Carpenter was the performer who broke that particular mould. For several years, she was virtually the only female country singer who wrote her own songs?the result, perhaps, of her origins in the soft-left folk music scene of the American north-east rather than the conservative southern attitudes that dominated mainstream country music. Her literate, liberal-minded songs were greedily snapped up by women such as Joan Baez, who were otherwise starved of material with such an emotionally articulate female viewpoint. But the best interpreter of her songs has always been Carpenter herself, signalling with subtle nuances of inflection their varieties of depth and humour.
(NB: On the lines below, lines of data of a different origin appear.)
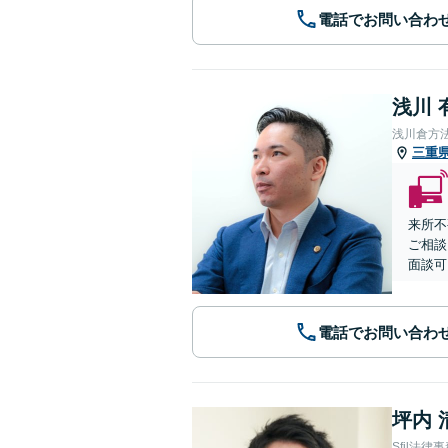
電話でお問い合わ
浅川 
浅川倉方
三重
来所不
ご相談
面談可
電話でお問い合わ
坪内 
Sfil法律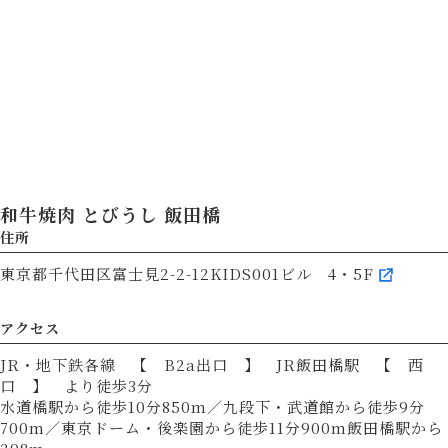
和牛焼肉 とびうし 飯田橋
住所
東京都千代田区富士見2-2-12KIDS001ビル 4・5F
アクセス
JR・地下鉄各線 【 B2a出口 】 JR飯田橋駅 【 西
口 】 より徒歩3分
水道橋駅から徒歩10分850m／九段下・武道館から徒歩9分
700m／東京ドーム・後楽園から徒歩11分900m飯田橋駅から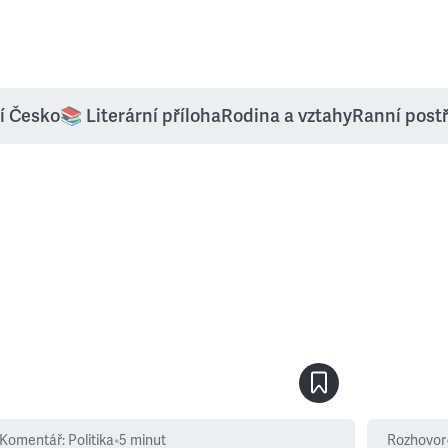
í Česko
📚 Literární příloha
Rodina a vztahy
Ranní post
Komentář
:
Politika
•
5
minut
Rozhovor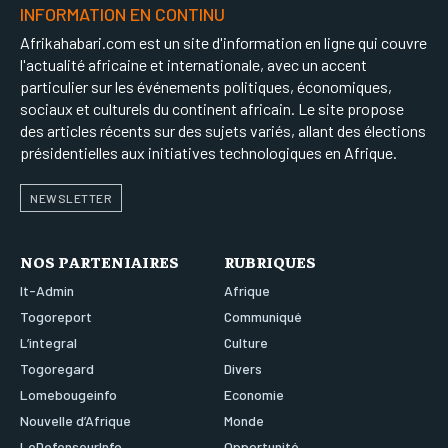
INFORMATION EN CONTINU
Afrikahabari.com est un site d'information en ligne qui couvre
l'actualité africaine et internationale, avec un accent
particulier sur les événements politiques, économiques,
sociaux et culturels du continent africain. Le site propose
des articles récents sur des sujets variés, allant des élections
présidentielles aux initiatives technologiques en Afrique.
NEWSLETTER
NOS PARTENIAIRES
RUBRIQUES
It-Admin
Afrique
Togoreport
Communiqué
L’integral
Culture
Togoregard
Divers
Lomebougeinfo
Economie
Nouvelle d’Afrique
Monde
LeDefenseurInfo
Opportunité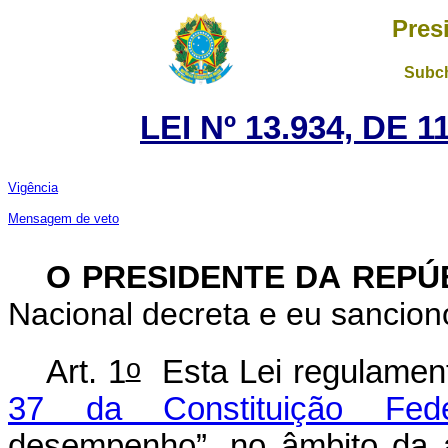
Pres
Subch
LEI Nº 13.934, DE
Vigência
Mensagem de veto
O PRESIDENTE DA REPÚ
Nacional decreta e eu sanciono
o
Art. 1
Esta Lei regulament
37 da Constituição Fede
desempenho”, no âmbito da ad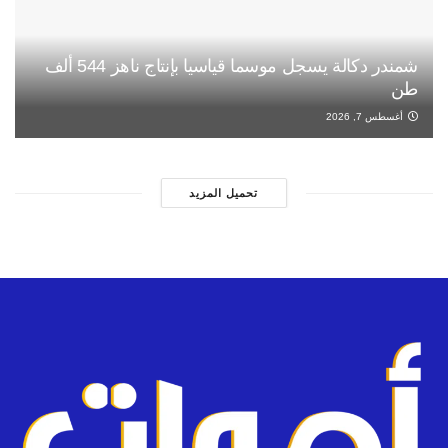
شمندر دكالة يسجل موسما قياسيا بإنتاج ناهز 544 ألف
طن
أغسطس 7, 2026
تحميل المزيد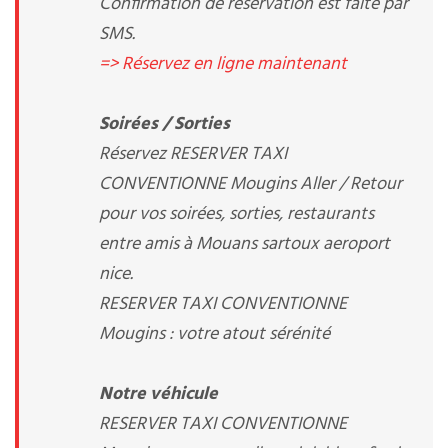
Confirmation de réservation est faite par
SMS.
=> Réservez en ligne maintenant
Soirées / Sorties
Réservez RESERVER TAXI
CONVENTIONNE Mougins Aller / Retour
pour vos soirées, sorties, restaurants
entre amis à Mouans sartoux aeroport
nice.
RESERVER TAXI CONVENTIONNE
Mougins : votre atout sérénité
Notre véhicule
RESERVER TAXI CONVENTIONNE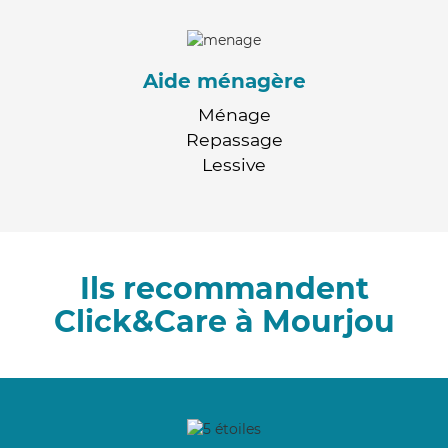
Aide ménagère
Ménage
Repassage
Lessive
Ils recommandent
Click&Care à Mourjou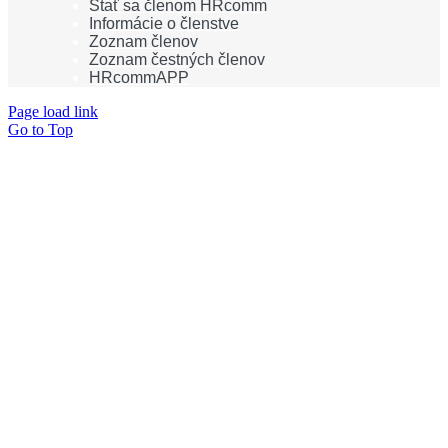
Stať sa členom HRcomm
Informácie o členstve
Zoznam členov
Zoznam čestných členov
HRcommAPP
Page load link
Go to Top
The largest part of this compilation comes from 1992’s Come On, Come On, the album that broke her to a mainstream audience through Grammy-winning country hits like (Lucinda Williams’) “Passionate Kisses”, the wry “I Feel Lucky” and especially the anthemic instant classic “He Thinks He’ll Keep Her”, about an ignored wife pining for affection. Her signature piece, however, is probably the title track of 1994’s Stones In The Road, one of several songs here dealing perceptively with the passage from youth to maturity. It’s a theme she returned to in “The Long Way Home” from her most recent album, 2001’s Time*Sex*Love, a more jaundiced look back at the careerist era “when everybody had to go, had to be, had to get somewhere” but in the process forgot where they came from, and why they were going anywhere in the first place. Not so Carpenter herself, whose work profits from a more considered, ruminative process. As she observes here, in a line that could serve as her own motto, it’s “accidents and inspiration [that] lead you to your destination”.